ABC's "Prescription for America" special plugging the Obama health-nationalization plan is not the first time a network has taken on such a task. NBC did the same thing for Hillary-care in the summer of 1994, but with a twist: its two-hour special was commercial-free, paid for by the liberal Robert Wood Johnson Foundation. From the July 1994 edition of our newsletter MediaWatch:
NBC raised a lot of eyebrows by accepting $3.5 million from the Robert Wood Johnson Foundation for its two-hour, commercial-free June 21 health care special, To Your Health. Five foundation fellows served on Hillary Clinton's secret task force, and when that secrecy became an issue, the foundation spent $500,000 for four town meetings featuring the First Lady.
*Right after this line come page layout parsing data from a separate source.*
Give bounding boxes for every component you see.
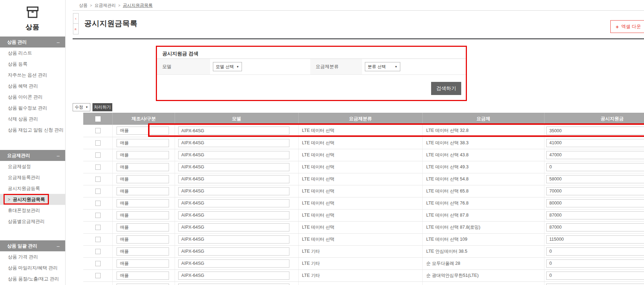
subsidy-input[interactable] — [546, 199, 644, 207]
sidebar-item[interactable]: 상품 재입고 알림 신청 관리 — [0, 124, 65, 135]
maker-input-cell — [113, 137, 175, 149]
subsidy-input[interactable] — [546, 127, 644, 135]
subsidy-input[interactable] — [546, 235, 644, 244]
table-row: LTE 데이터 선택LTE 데이터 선택 54.8 — [83, 173, 644, 185]
model-input[interactable] — [178, 199, 289, 207]
subsidy-input[interactable] — [546, 259, 644, 268]
maker-input[interactable] — [117, 151, 169, 159]
row-checkbox[interactable] — [95, 189, 101, 194]
maker-input[interactable] — [117, 175, 169, 183]
model-input-cell — [175, 233, 298, 245]
sidebar-item[interactable]: 상품 아이콘 관리 — [0, 91, 65, 102]
maker-input[interactable] — [117, 247, 169, 256]
maker-input[interactable] — [117, 139, 169, 147]
subsidy-input[interactable] — [546, 175, 644, 183]
model-input[interactable] — [178, 211, 289, 219]
subsidy-input[interactable] — [546, 163, 644, 171]
search-button[interactable]: 검색하기 — [431, 82, 461, 95]
subsidy-input[interactable] — [546, 272, 644, 280]
maker-input[interactable] — [117, 235, 169, 244]
maker-input[interactable] — [117, 272, 169, 280]
row-checkbox[interactable] — [95, 249, 101, 254]
sidebar-item[interactable]: >공시지원금목록 — [0, 194, 65, 205]
sidebar-section-label: 요금제관리 — [7, 152, 30, 159]
row-checkbox[interactable] — [95, 140, 101, 146]
select-all-checkbox[interactable] — [95, 116, 101, 122]
model-input[interactable] — [178, 235, 289, 244]
maker-input[interactable] — [117, 163, 169, 171]
collapse-left-button[interactable]: ‹ — [73, 13, 79, 24]
model-input[interactable] — [178, 187, 289, 195]
row-checkbox[interactable] — [95, 177, 101, 182]
sidebar-item-label: 상품 등록 — [8, 61, 28, 67]
sidebar-item[interactable]: 상품 마일리지/혜택 관리 — [0, 262, 65, 273]
row-checkbox[interactable] — [95, 273, 101, 278]
row-checkbox[interactable] — [95, 213, 101, 218]
sidebar-item[interactable]: 상품 필수정보 관리 — [0, 102, 65, 113]
sidebar-item[interactable]: 휴대폰정보관리 — [0, 205, 65, 216]
model-input[interactable] — [178, 175, 289, 183]
row-checkbox[interactable] — [95, 152, 101, 158]
model-input[interactable] — [178, 284, 289, 285]
breadcrumb-item[interactable]: 상품 — [79, 3, 87, 8]
sidebar-item[interactable]: 상품별요금제관리 — [0, 216, 65, 227]
sidebar-section-header[interactable]: 상품 일괄 관리– — [0, 240, 65, 251]
model-input[interactable] — [178, 272, 289, 280]
excel-download-button[interactable]: + 엑셀 다운 — [610, 20, 644, 33]
sidebar-item[interactable]: 요금제설정 — [0, 161, 65, 172]
subsidy-input[interactable] — [546, 211, 644, 219]
collapse-up-button[interactable]: « — [73, 23, 79, 34]
maker-input-cell — [113, 197, 175, 209]
maker-input[interactable] — [117, 211, 169, 219]
apply-button[interactable]: 처리하기 — [92, 103, 112, 111]
model-input[interactable] — [178, 163, 289, 171]
maker-input[interactable] — [117, 259, 169, 268]
maker-input[interactable] — [117, 223, 169, 231]
model-input[interactable] — [178, 223, 289, 231]
model-input[interactable] — [178, 259, 289, 268]
sidebar-item[interactable]: 상품 혜택 관리 — [0, 80, 65, 91]
subsidy-input[interactable] — [546, 139, 644, 147]
model-input-cell — [175, 281, 298, 285]
collapse-minus-icon: – — [57, 243, 60, 249]
row-checkbox[interactable] — [95, 201, 101, 206]
maker-input[interactable] — [117, 187, 169, 195]
sidebar-item[interactable]: 상품 품절/노출/재고 관리 — [0, 273, 65, 284]
model-input[interactable] — [178, 151, 289, 159]
row-checkbox[interactable] — [95, 237, 101, 242]
modify-action-select[interactable]: 수정 ▼ — [73, 103, 90, 111]
plan-type-select[interactable]: 분류 선택 ▼ — [365, 62, 400, 71]
plan-cell: LTE 데이터 선택 32.8 — [423, 125, 544, 137]
model-input[interactable] — [178, 127, 289, 135]
sidebar-item[interactable]: 요금제등록관리 — [0, 172, 65, 183]
sidebar-item[interactable]: 상품 등록 — [0, 58, 65, 69]
sidebar-section-header[interactable]: 상품 관리– — [0, 37, 65, 48]
sidebar-item-label: 상품 아이콘 관리 — [8, 94, 43, 100]
model-select[interactable]: 모델 선택 ▼ — [213, 62, 242, 71]
subsidy-input[interactable] — [546, 247, 644, 256]
row-checkbox[interactable] — [95, 164, 101, 170]
subsidy-input[interactable] — [546, 223, 644, 231]
sidebar-item[interactable]: 상품 리스트 — [0, 48, 65, 58]
maker-input[interactable] — [117, 127, 169, 135]
plan-cell: LTE 데이터 선택 87.8 — [423, 209, 544, 221]
subsidy-input[interactable] — [546, 284, 644, 285]
row-checkbox-cell — [83, 269, 113, 281]
breadcrumb-item[interactable]: 공시지원금목록 — [123, 3, 153, 8]
model-input[interactable] — [178, 139, 289, 147]
subsidy-input[interactable] — [546, 187, 644, 195]
model-input[interactable] — [178, 247, 289, 256]
breadcrumb-item[interactable]: 요금제관리 — [95, 3, 116, 8]
sidebar-item[interactable]: 자주쓰는 옵션 관리 — [0, 69, 65, 80]
sidebar-section-header[interactable]: 요금제관리– — [0, 150, 65, 161]
maker-input[interactable] — [117, 199, 169, 207]
sidebar-item[interactable]: 상품 가격 관리 — [0, 251, 65, 262]
sidebar-item[interactable]: 삭제 상품 관리 — [0, 113, 65, 124]
model-input-cell — [175, 197, 298, 209]
maker-input[interactable] — [117, 284, 169, 285]
subsidy-input[interactable] — [546, 151, 644, 159]
sidebar-item[interactable]: 공시지원금등록 — [0, 183, 65, 194]
row-checkbox[interactable] — [95, 128, 101, 133]
row-checkbox[interactable] — [95, 261, 101, 266]
row-checkbox[interactable] — [95, 225, 101, 230]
In 1991, foundation president Dr. Steven Schroeder told The Chronicle of Philanthropy: "We are very conscious that fundamental change [in health] is not going to happen without government...Many of our recent grants have been predicated on the idea that we would get government involved."
On CNBC's Tim Russert May 9, Tom Brokaw said: "I can assure you that I wouldn't be involved with that program in any fashion if it were being directed or if it were being engineered by a special interest group."
Several conservatives (including MediaWatch publisher L. Brent Bozell) wrote to NBC President Robert Wright charging the grant "constitutes an appearance of partisanship." In a phone conversation, David Bohrman, the show's Executive Producer, gave Bozell his word the show would be balanced and pursue all aspects of the debate. But NBC earned the Janet Cooke Award.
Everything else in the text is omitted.